At $69K Bitcoin, here’s who’s profitable and who isn’t.
The difficulty adjustment on Friday lifted hashprice from ~$30 to ~$35/PH/s. That sounds like relief. Let’s look at whether it actually is.
Here’s the breakeven map by energy source at current network conditions:
Grid power ($0.08–0.12/kWh): Hash cost ~$50–70/PH/s → Deep underwater
Industrial tariff ($0.05–0.07/kWh): Hash cost ~$35–50/PH/s → Breakeven at best
Flare/stranded gas ($0.02–0.04/kWh): Hash cost ~$15–25/PH/s → Profitable
Wellhead gas ($0.01–0.03/kWh): Hash cost ~$10–20/PH/s → Significant margin
The difficulty drop didn’t save grid miners. It gave a modest raise to operators who were already profitable.
This is the dynamic that plays out in every downturn. The adjustment mechanism doesn’t rescue struggling miners — it rewards the most efficient ones with a larger share of block rewards as competitors drop offline.
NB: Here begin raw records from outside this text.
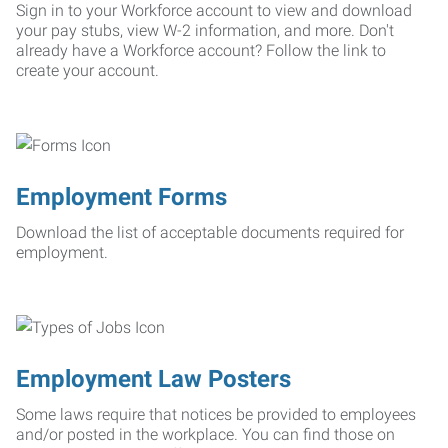
Sign in to your Workforce account to view and download
your pay stubs, view W-2 information, and more. Don't
already have a Workforce account? Follow the link to
create your account.
Employment Forms
Download the list of acceptable documents required for
employment.
Employment Law Posters
Some laws require that notices be provided to employees
and/or posted in the workplace. You can find those on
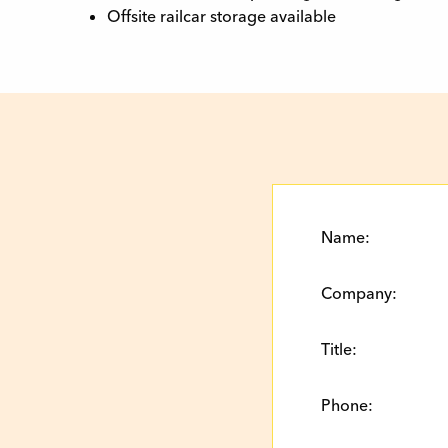
Offsite railcar storage available
Name:
Company:
Title:
Phone:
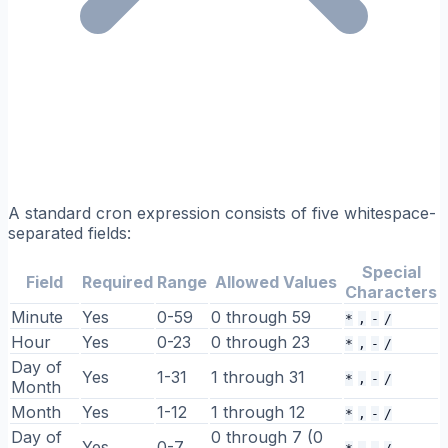
A standard cron expression consists of five whitespace-
separated fields:
Special
Field
Required
Range
Allowed Values
Characters
Minute
Yes
0-59
0 through 59
*
,
-
/
Hour
Yes
0-23
0 through 23
*
,
-
/
Day of
Yes
1-31
1 through 31
*
,
-
/
Month
Month
Yes
1-12
1 through 12
*
,
-
/
Day of
0 through 7 (0
Yes
0-7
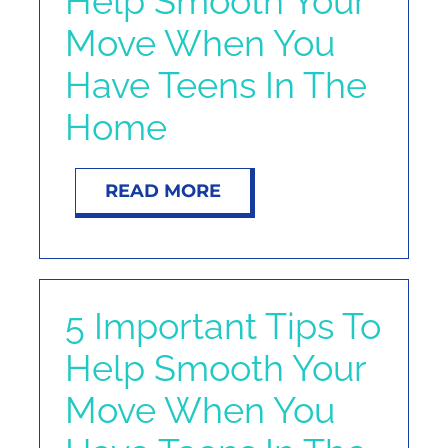
Help Smooth Your
NOSY NEIGHBOR
Move When You
Have Teens In The
RESOURCES
Home
ABOUT
READ MORE
CONTACT
5 Important Tips To
Help Smooth Your
Move When You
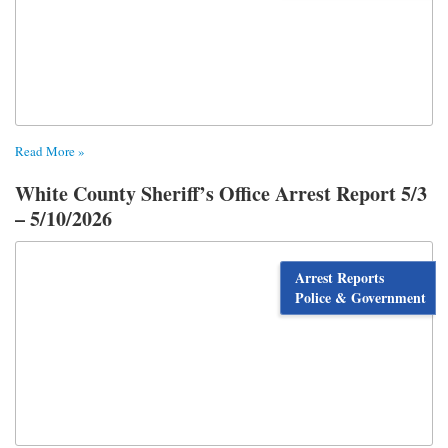
Read More »
White County Sheriff’s Office Arrest Report 5/3
– 5/10/2026
Arrest Reports
Police & Government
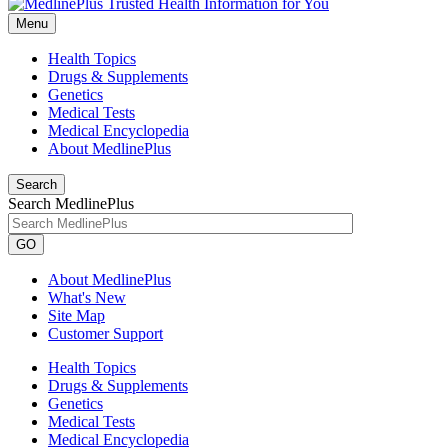
Menu
Health Topics
Drugs & Supplements
Genetics
Medical Tests
Medical Encyclopedia
About MedlinePlus
Search
Search MedlinePlus
GO
About MedlinePlus
What's New
Site Map
Customer Support
Health Topics
Drugs & Supplements
Genetics
Medical Tests
Medical Encyclopedia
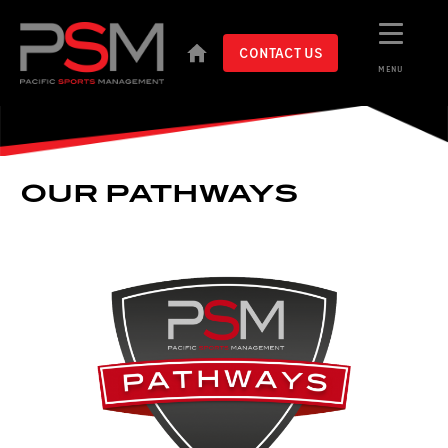
CONTACT US
MENU
OUR PATHWAYS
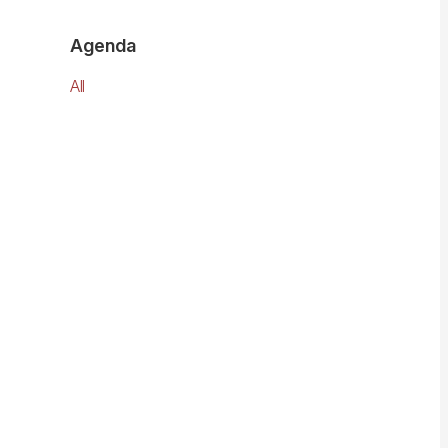
Agenda
All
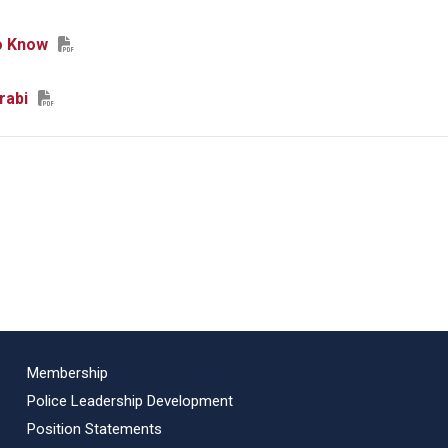
o Know
rabi
Membership
Police Leadership Development
Position Statements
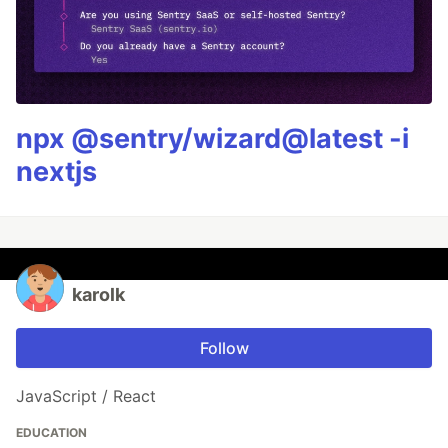
npx @sentry/wizard@latest -i
nextjs
karolk
Follow
JavaScript / React
EDUCATION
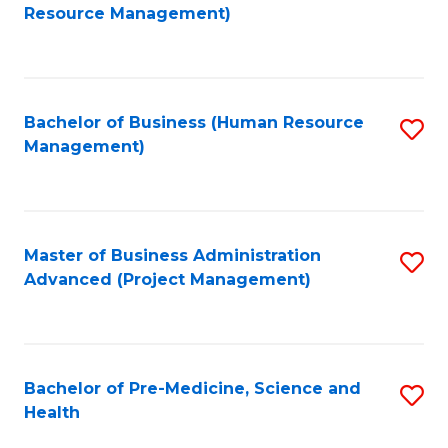
to
Resource Management)
C
Fa
Bachelor of Business (Human Resource
S
Management)
to
C
Fa
Master of Business Administration
S
Advanced (Project Management)
to
C
Fa
Bachelor of Pre-Medicine, Science and
S
Health
B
For context: CleanSpark’s total cash mining cost is approximately $30/PH/s. IREN is at ~$26/PH/s. These are among the most efficient public miners in the world, and they’re at breakeven.
The only operators with meaningful margin at $69K Bitcoin and post-adjustment hashprice are those accessing energy below $0.04/kWh. That’s stranded gas, flare gas, and certain hydro PPAs.
This isn’t speculation. It’s arithmetic.
Bitcoin Mining Profitability at $69K | Sachin Oza posted on the topic | LinkedIn
[Body Paragraph 1: Analysis of the market/tech situation]
The difficulty adjustment on Friday lifted hashprice from ~$30 to ~$35/PH/s. That sounds like relief. However, it's important to note that this adjustment doesn't save struggling miners but rewards the most efficient ones with a larger share of block rewards as competitors drop offline. This dynamic plays out in every downturn, where the adjustment mechanism doesn’t rescue struggling miners but rewards the most efficient ones with a larger share of block rewards.
[Body Paragraph 2: The specific operational implication]
For gas plant operators, this means that while the cost of electricity has increased due to the difficulty adjustment, those who are already profitable can continue to operate at higher rates. However, for those operating at lower levels of efficiency, this could lead to a decrease in profitability.
[GasGx Take:] To address this issue, GasGx offers an LCOE Calculator that allows users to accurately forecast their costs based on their current energy usage and future projections. This tool can help operators make informed decisions about their operations, ensuring they are maximizing their profits while minimizing waste.